Enjoy splashy fun and steam engine rides at the London Museum of Water & Steam

What?: Gah. I really hate going to things and having to admit they’re shit, because I honestly want to love everything we do. Sometimes my admissions of shitness are met with such strong resistance from people who had a lovely day at the play cafe or museum or whatever I start to think maybe I’ve been a bit harsh. I was having this conversation with a friend last night after some comments about this museum on Instagram made me wonder if I was being a bit snobby about it since technically the kids had a nice time, but then she reminded me that most children would be happy playing with a leaf in a car park for ages and just because they didn’t have a terrible time it doesn’t mean the place deserves a good review.

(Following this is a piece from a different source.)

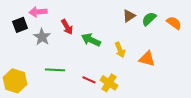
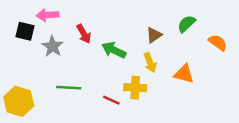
brown triangle: (129, 16) -> (154, 35), moved
orange semicircle: (174, 23) -> (218, 43), moved
black square: (20, 25) -> (25, 31), turned 35
yellow cross: (109, 83) -> (135, 88), moved, turned -30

So, London Museum of Water & Steam is a small to medium-sized museum exploring the history of water and steam in the capital. It’s not-for-profit and largely volunteer-run, which makes me feel even worse about giving it a bad review but, I’ve got to be honest, I can probably think of 100 museums I’d rather go to and the majority of them would be considerably cheaper than this one. The subject matter was pretty dull (ok so we kind of walked into that one, but I still think most of the exhibits could have been much more interesting than they were) and the various sections felt disjointed. For some reason I’d been expecting much more modern interactives than the ones we were presented with, and the general vibe was tired and meh.

The museum’s outdoor activities were definitely its forte but even these failed to grab us, particularly since the miniature steam train was only open to the visiting group of school kids and kept cheerfully chugging past as if to taunt us. Even the two big outdoor water-play features seemed a bit crap when compared with smaller ones Babu’s enjoyed in, for example, the Science and Docklands Museums, but maybe it’s just that she’s older now and kind of over water play. Who knows? They could definitely have done with chucking some toy boats in there though, and maybe making the large outdoor area into more of a playground. Also I definitely wouldn’t say no to an outdoor coffee cart of some sort.

We almost bypassed the cafe altogether but decided at the last minute that we didn’t have the energy to go elsewhere for sustenance. The lady who served us was lovely and I had a nice enough flapjack thing and an iced coffee, while Babu had a carton of apple juice some Pom-Bears because that’s kind of where we’re at with her diet these days (FYI they do serve actual food too). One of the staff members had hogged the sofa and I clocked him playing with the little train set table while we ate our lunch on the other side of the cafe, but once he’d finished his lunch break we swooped in and Babu settled down with a pile of kids’ books. We managed to kill a fair bit of time here before deciding to call it a day, but not before we’d watered the plants and checked out the cute little playhouse in the pretty garden on our way out.

Ok so, real talk, we had a nice enough day here, but £12 (plus £8 for a cafe snack) feels excessive for ‘nice enough’. I appreciate that visitor admission fees are put back into museum maintenance and conservation, but on a selfish level what exactly am I getting for my money? At best this was a slightly more interesting way to kill an afternoon than going to the local playground – although I think Babu would probably argue that the playground is more exciting. Her highlight was probably the squishy cat keyring she found in the gift shop, and I didn’t even buy it for her.

Where?: The museum is located on Green Dragon Lane in Brentford, and is a three-minute walk from Kew Bridge station. It’s open Wednesday-Sunday 10am-4pm.

Best Bits: The sign inside the toilet offering spare nappies, wipes, sanitary products and clothing for emergencies.

Worst Bits: I kept expecting to find something awesome around the corner, but it never came – with the possible exception of the garden, which just about saved it but not enough for me to want to come back.

Facilities: Buggy parking, baby changing, on-site cafe. It’s mostly step-free but I did have to lug the buggy up a few sets of steps and abandon it altogether when we went up to the top of the pumping station.

Price: Adults £12.50 on the door or £11.25 online; under-5s go free.

Would We Come Back?: No.


Babu explores the outdoor play area at the London Museum of Water & Steam, Brentford.